Dream City (Traumstadt) is a 1973 West German drama film directed by Johannes Schaaf and starring Per Oscarsson and Rosemarie Fendel.

==Plot==
An artist couple from Munich move to a supposed utopian state that has been set up in Asia.

==Cast==
- Per Oscarsson as Florian Sand
- Rosemarie Fendel as Anna Sand
- Olimpia as The Girl
- Eva Maria Meineke as Mrs. Lampenbogen
- Helen Vita as Princess
- Heinrich Schweiger as Mr. Gautsch
- Ron Williams as Hercules Bell
- Alexander May as Dr. Lampenbogen
- Louis Waldon as Louis
- Josef Hlinomaz as Magistrate
- Herbert Bötticher as Sir Edward
- Emil Iserle as Prof. Korntheur
- Suacina Krytenés as Ludwig the Dwarf

==Production==
The film is loosely based on the 1909 novel The Other Side by Alfred Kubin, transposed from the Mitteleuropa of its day to 1970s West Germany. The production budget was two million Deutsche Mark.
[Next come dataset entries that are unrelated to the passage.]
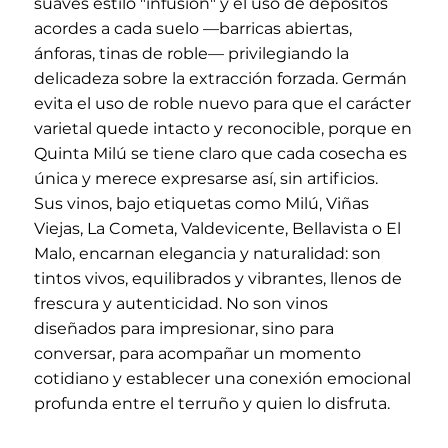
suaves estilo "infusión" y el uso de depósitos
acordes a cada suelo —barricas abiertas,
ánforas, tinas de roble— privilegiando la
delicadeza sobre la extracción forzada. Germán
evita el uso de roble nuevo para que el carácter
varietal quede intacto y reconocible, porque en
Quinta Milú se tiene claro que cada cosecha es
única y merece expresarse así, sin artificios.
Sus vinos, bajo etiquetas como Milú, Viñas
Viejas, La Cometa, Valdevicente, Bellavista o El
Malo, encarnan elegancia y naturalidad: son
tintos vivos, equilibrados y vibrantes, llenos de
frescura y autenticidad. No son vinos
diseñados para impresionar, sino para
conversar, para acompañar un momento
cotidiano y establecer una conexión emocional
profunda entre el terruño y quien lo disfruta.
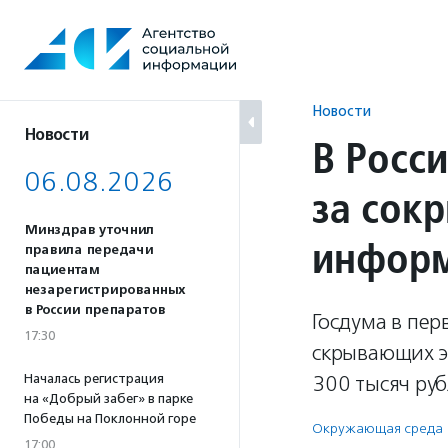
Перейти
к
содержанию
Новости
Новости
В Росс
06.08.2026
за сок
Минздрав уточнил
инфор
правила передачи
пациентам
незарегистрированных
в России препаратов
Госдума в пе
17:30
скрывающих э
Началась регистрация
300 тысяч руб
на «Добрый забег» в парке
Победы на Поклонной горе
Окружающая среда
17:00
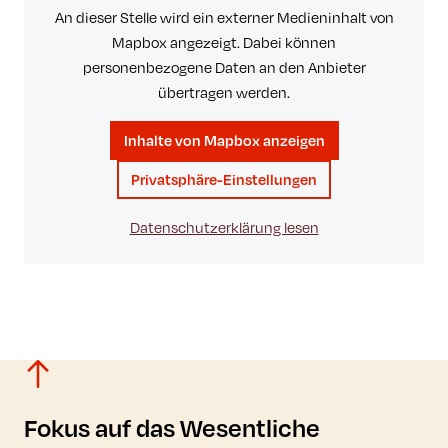
An dieser Stelle wird ein externer Medieninhalt von
Mapbox angezeigt. Dabei können
personenbezogene Daten an den Anbieter
übertragen werden.
Inhalte von Mapbox anzeigen
Privatsphäre-Einstellungen
Datenschutzerklärung lesen
Fokus auf das Wesentliche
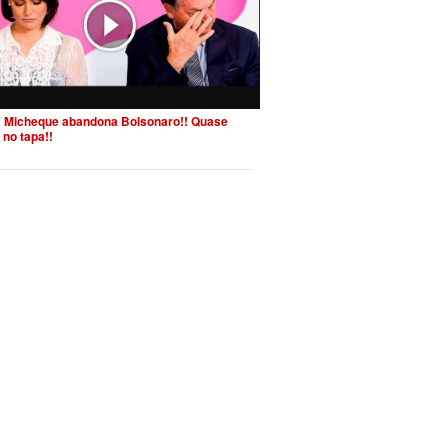
 Micheque abandona Bolsonaro!! Quase
 no tapa!!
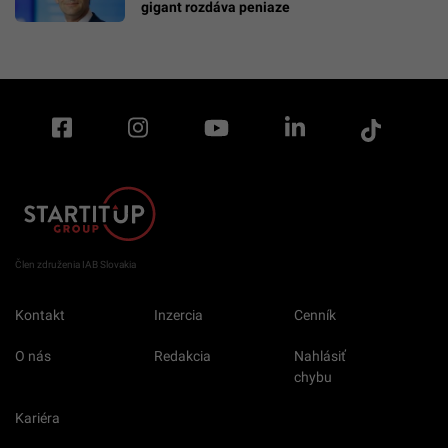
gigant rozdáva peniaze
Člen združenia IAB Slovakia
Kontakt
Inzercia
Cenník
O nás
Redakcia
Nahlásiť
chybu
Kariéra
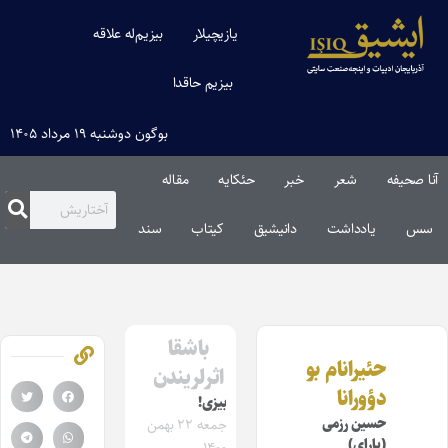
یازیچیلار
بیزیم‌له علاقه
بیزیم حاقدا
بوگون دوشنبه ۱۹ مرداد ۱۴۰۵
آنا صحیفه
شعر
خبر
حئکایه
مقاله‌
سس
یادداشت
دانیشیق
کیتاب
سند
باشقا
حئیرانام بو
اثرلریندن
دؤورانا
بیزی!
حسین رزمی
جمعه ۲۲ بهمن
(یارای)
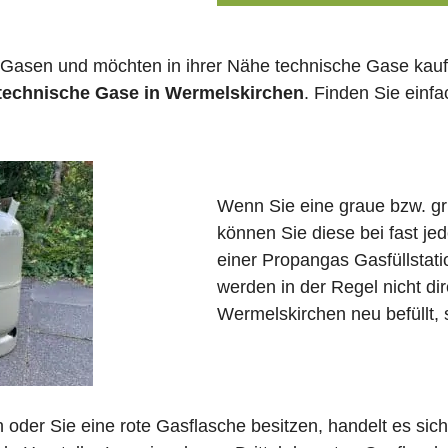
 Gasen und möchten in ihrer Nähe technische Gase kauf
 technische Gase in Wermelskirchen
. Finden Sie einf
Wenn Sie eine graue bzw. g
können Sie diese bei fast j
einer Propangas Gasfüllstat
werden in der Regel nicht di
Wermelskirchen neu befüllt,
in oder Sie eine rote Gasflasche besitzen, handelt es si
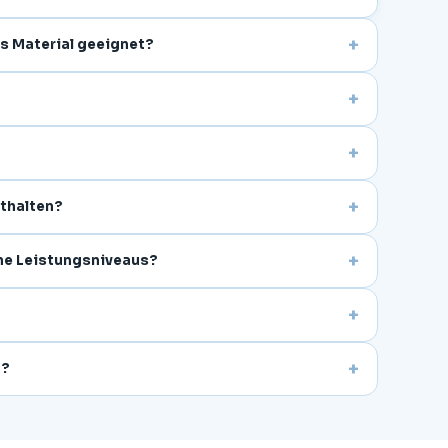
+
as Material geeignet?
+
+
+
thalten?
+
ene Leistungsniveaus?
+
+
n?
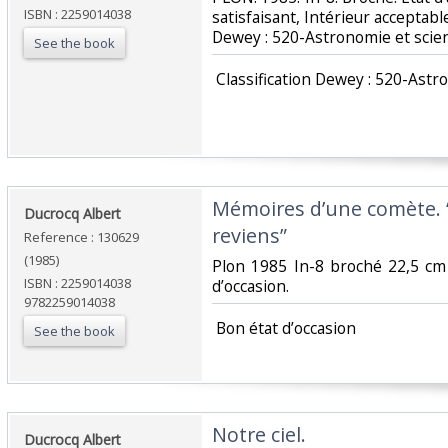
ISBN : 2259014038
satisfaisant, Intérieur acceptable.
Dewey : 520-Astronomie et scie
See the book
‎ Classification Dewey : 520-Ast
‎Mémoires d’une comète. 
‎Ducrocq Albert‎
reviens”‎
Reference : 130629
(1985)
‎Plon 1985 In-8 broché 22,5 cm
ISBN : 2259014038
d’occasion.‎
9782259014038
‎ Bon état d’occasion ‎
See the book
‎Notre ciel.‎
‎Ducrocq Albert‎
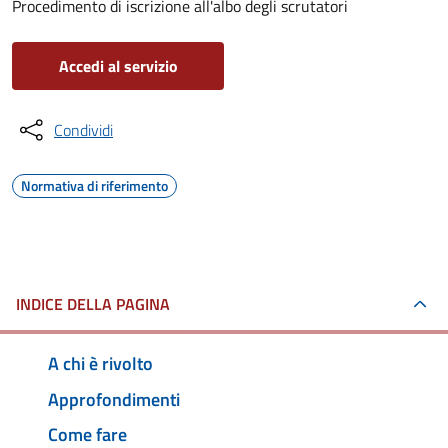
Procedimento di iscrizione all'albo degli scrutatori
Accedi al servizio
Condividi
Normativa di riferimento
INDICE DELLA PAGINA
A chi è rivolto
Approfondimenti
Come fare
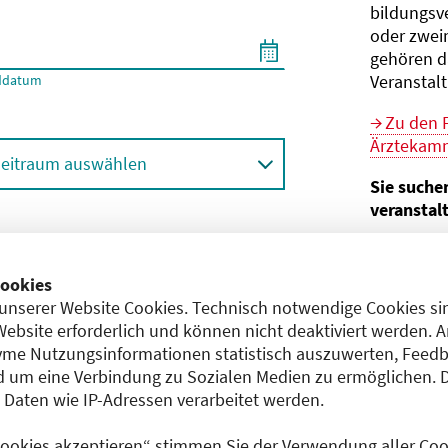
bildungs­v
oder zwei
gehören d
Veranstal
ddatum
Zu den 
Ärztekamm
eitraum auswählen
Sie suche
veranstal
Hier geht 
ortbildungsformat (Online etc.)
der Bund
ookies
unserer Website Cookies. Technisch notwendige Cookies sin
Sie sind V
achgebiet
Website erforderlich und können nicht deaktiviert werden. 
me Nutzungsinformationen statistisch auszuwerten, Feedb
Im
CME-
 um eine Verbindung zu Sozialen Medien zu ermöglichen. 
Anerkennu
aten wie IP-Adressen verarbeitet werden.
einreichen
 Cookies akzeptieren“ stimmen Sie der Verwendung aller Cook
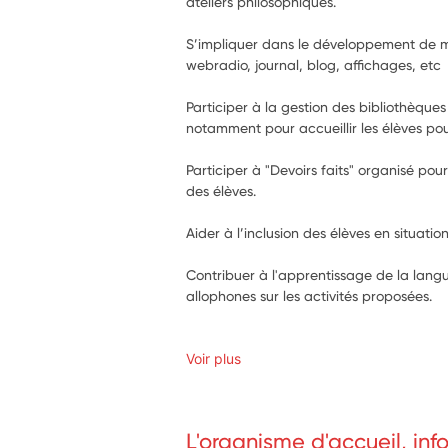
ateliers philosophiques.
S’impliquer dans le développement de mé
webradio, journal, blog, affichages, etc
Participer à la gestion des bibliothèques 
notamment pour accueillir les élèves pou
Participer à "Devoirs faits" organisé p
des élèves.
Aider à l’inclusion des élèves en situati
Contribuer à l'apprentissage de la langu
allophones sur les activités proposées.
Voir plus
L'organisme d'accueil, in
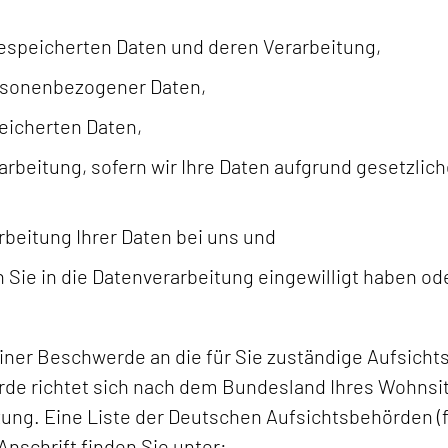
gespeicherten Daten und deren Verarbeitung,
ersonenbezogener Daten,
eicherten Daten,
beitung, sofern wir Ihre Daten aufgrund gesetzlich
beitung Ihrer Daten bei uns und
 Sie in die Datenverarbeitung eingewilligt haben od
 einer Beschwerde an die für Sie zuständige Aufsic
de richtet sich nach dem Bundesland Ihres Wohnsitz
ung. Eine Liste der Deutschen Aufsichtsbehörden (
Anschrift finden Sie unter:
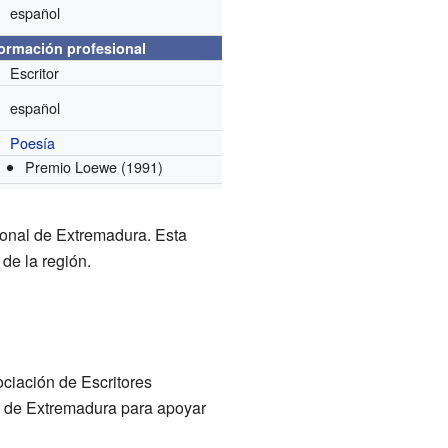
español
formación profesional
Escritor
español
Poesía
Premio Loewe
(1991)
ional de Extremadura. Esta
 de la región.
ociación de Escritores
s de Extremadura para apoyar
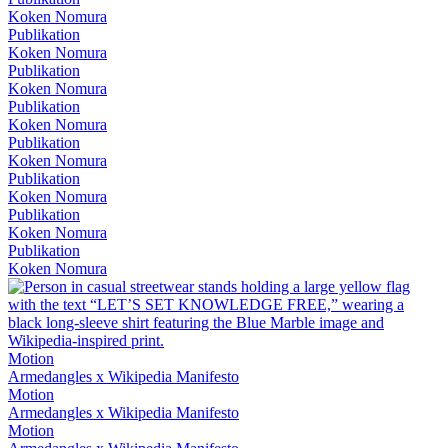
Koken Nomura
Publikation
Koken Nomura
Publikation
Koken Nomura
Publikation
Koken Nomura
Publikation
Koken Nomura
Publikation
Koken Nomura
Publikation
Koken Nomura
Publikation
Koken Nomura
Motion
Armedangles x Wikipedia Manifesto
Motion
Armedangles x Wikipedia Manifesto
Motion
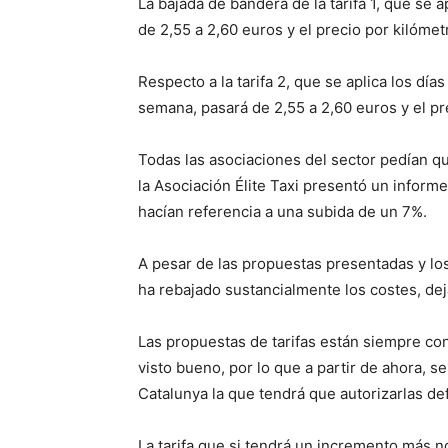
La bajada de bandera de la tarifa 1, que se a
de 2,55 a 2,60 euros y el precio por kilómetr
Respecto a la tarifa 2, que se aplica los día
semana, pasará de 2,55 a 2,60 euros y el pre
Todas las asociaciones del sector pedían q
la Asociación Élite Taxi presentó un inform
hacían referencia a una subida de un 7%.
A pesar de las propuestas presentadas y los 
ha rebajado sustancialmente los costes, de
Las propuestas de tarifas están siempre c
visto bueno, por lo que a partir de ahora, s
Catalunya la que tendrá que autorizarlas de
La tarifa que si tendrá un incremento más no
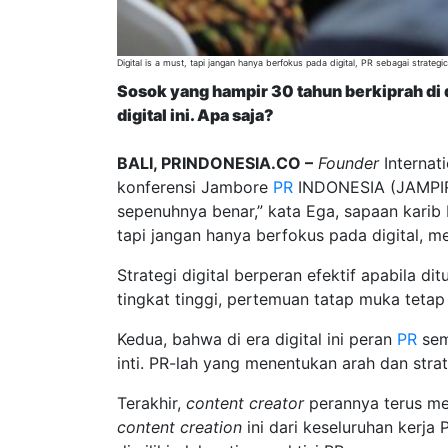
Digital is a must, tapi jangan hanya berfokus pada digital, PR sebagai strateg
Sosok yang hampir 30 tahun berkiprah di 
digital ini. Apa saja?
BALI, PRINDONESIA.CO –
Founder
Internat
konferensi Jambore
PR
INDONESIA (JAMPIRO
sepenuhnya benar,” kata Ega, sapaan karib 
tapi jangan hanya berfokus pada digital, m
Strategi digital berperan efektif apabila d
tingkat tinggi, pertemuan tatap muka tetap
Kedua, bahwa di era digital ini peran
PR
sem
inti. PR-lah yang menentukan arah dan stra
Terakhir,
content creator
perannya terus me
content creation
ini dari keseluruhan kerja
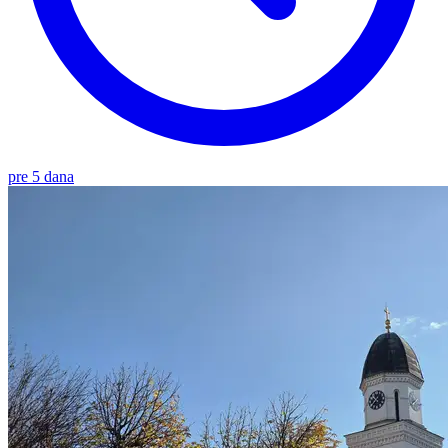
pre 5 dana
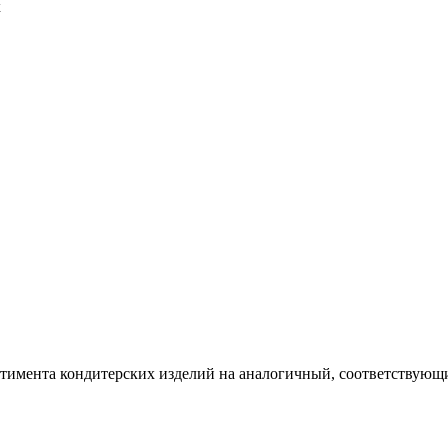
х
ртимента кондитерских изделий на аналогичный, соответствующий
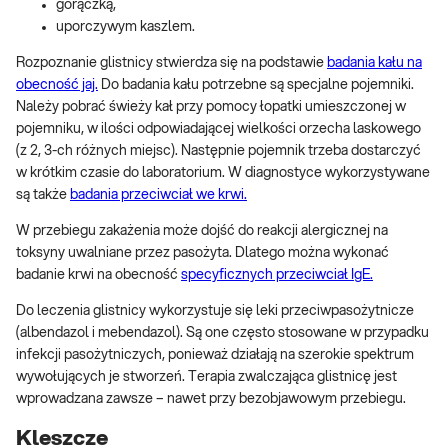
gorączką,
uporczywym kaszlem.
Rozpoznanie glistnicy stwierdza się na podstawie
badania kału na
obecność jaj.
Do badania kału potrzebne są specjalne pojemniki.
Należy pobrać świeży kał przy pomocy łopatki umieszczonej w
pojemniku, w ilości odpowiadającej wielkości orzecha laskowego
(z 2, 3-ch różnych miejsc). Następnie pojemnik trzeba dostarczyć
w krótkim czasie do laboratorium. W diagnostyce wykorzystywane
są także
badania przeciwciał we krwi.
W przebiegu zakażenia może dojść do reakcji alergicznej na
toksyny uwalniane przez pasożyta. Dlatego można wykonać
badanie krwi na obecność
specyficznych przeciwciał IgE.
Do leczenia glistnicy wykorzystuje się leki przeciwpasożytnicze
(albendazol i mebendazol). Są one często stosowane w przypadku
infekcji pasożytniczych, ponieważ działają na szerokie spektrum
wywołujących je stworzeń. Terapia zwalczająca glistnicę jest
wprowadzana zawsze – nawet przy bezobjawowym przebiegu.
Kleszcze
Filming took six months and took place in Czechoslovakia, especially Krumlov, and Israel.

==Reception==
Vincent Canby of The New York Times called the film "an interior decorator's dream, full of bizarre sets, costumes and make-up", and described it as a "nightmare that can't make up its mind whether its interests are psychological or political".